Piggy bank, dollars and stethoscope. i i

Doctors worry they could be considered lenders by allowing patients to pay over time. iStockphoto.com hide caption

itoggle caption iStockphoto.com
Piggy bank, dollars and stethoscope.

Doctors worry they could be considered lenders by allowing patients to pay over time.

iStockphoto.com

Health professionals worry they could be regulated like bankers under financial overhaul legislation that aims to clamp down on lending abuses.

One provision of a bill pending in Congress would give broad oversight to a new regulatory agency — the Consumer Financial Protection Agency — to make sure banks and other financial institutions don’t extend credit inappropriately.

That's where doctors, dentists and other health care providers start getting a little nervous.

Say you're an orthodontist and you'll let the Smiths pay Johnny's $5,000 braces' tab on the installment plan. Technically, you might be seen as a lender. And that label, some health care provider worry, might make them subject to the new consumer agency’s regulations.

Physicians and dentists see paperwork ahead — and lots of it. Michael Graham, managing director of government affairs for the American Dental Association, says that it's not clear yet how bad things might be because the regulations haven't been written. But, one thing's for sure, complying would cost money.

As currently drafted, the bill would exempt sellers of nonfinancial goods and those not "engaged significantly" in lending.

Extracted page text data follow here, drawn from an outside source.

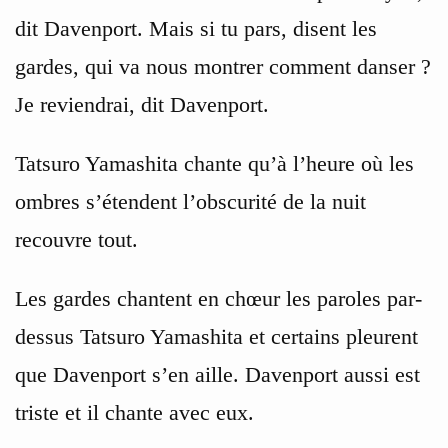
dit Davenport. Mais si tu pars, disent les
gardes, qui va nous montrer comment danser ?
Je reviendrai, dit Davenport.
Tatsuro Yamashita chante qu’à l’heure où les
ombres s’étendent l’obscurité de la nuit
recouvre tout.
Les gardes chantent en chœur les paroles par-
dessus Tatsuro Yamashita et certains pleurent
que Davenport s’en aille. Davenport aussi est
triste et il chante avec eux.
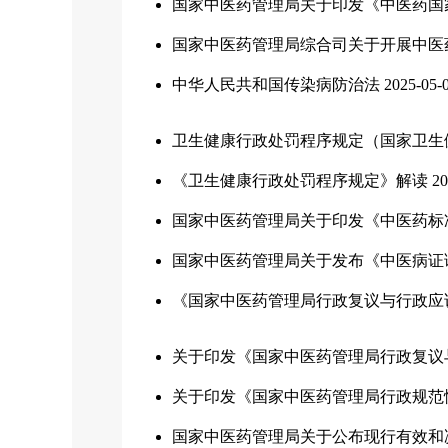
国家中医药管理局关于印发《中医药国
国家中医药管理局综合司关于开展中医
中华人民共和国传染病防治法
2025-05-
卫生健康行政处罚程序规定（国家卫生
《卫生健康行政处罚程序规定》解读
20
国家中医药管理局关于印发《中医药标准化
国家中医药管理局关于发布《中医病证
《国家中医药管理局行政复议与行政应
关于印发《国家中医药管理局行政复议
关于印发《国家中医药管理局行政规范
国家中医药管理局关于公布现行有效和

So the measure’s supporters say the bill doesn't apply to health care practitioners.

The American Dental Association, the American Medical Association and other some other groups maintain that because the legislation doesn't define "significantly,” their members could eventually find themselves under CFPA’s watchful eye.

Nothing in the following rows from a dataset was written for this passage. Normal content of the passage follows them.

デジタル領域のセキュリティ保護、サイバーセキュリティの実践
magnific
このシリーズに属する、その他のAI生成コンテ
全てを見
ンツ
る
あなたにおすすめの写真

So, a letter from 23 health care trade groups outlines this and other worries, including the fact that committee report language directing that dentists expressly be exempt could create a situation where other health care professionals would be included by default.

The U.S. Chamber of Commerce includes this issue – as it might affect small businesses — on a self-explanatory website, stopthecfpa.com. The groups also have the support of Rep. Nydia Velazquez, chairwoman of the House Committee on Small Business, who sent a letter to Sen. Chris Dodd echoing their concerns.

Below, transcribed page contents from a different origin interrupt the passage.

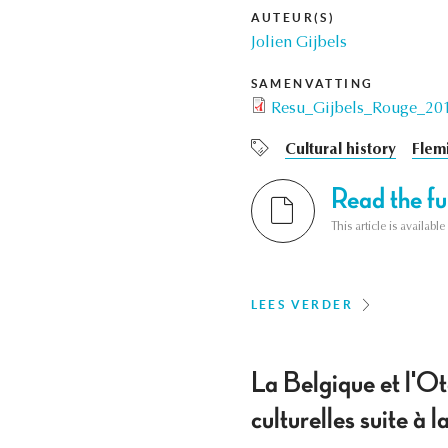
AUTEUR(S)
Jolien Gijbels
SAMENVATTING
Resu_Gijbels_Rouge_20
Cultural history
Flem
Read the ful
This article is availab
LEES VERDER
La Belgique et l'Ot
culturelles suite à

Dodd, chairman of the Senate Banking Committee, said last week that claims by the Chamber that dentists and orthodontists would fall under the purview of the agency are just wrong. In a statement Dodd explained: 

An orthodontist is not a significant financial player.  If your orthodontist, or doctor, or dentist lets you pay your bill over a series of months, they’re not covered.  If your local grocer or butcher keeps a tab and bills you at the end of the month, they’re not covered.

Nonetheless, Graham and others are working with Dodd to change the overhaul bill to make it clear doctors and dentists are exempt. “We know Sen. Dodd meant it for financial institutions,” Graham said. “God bless him, but we don’t think it’s clear enough.”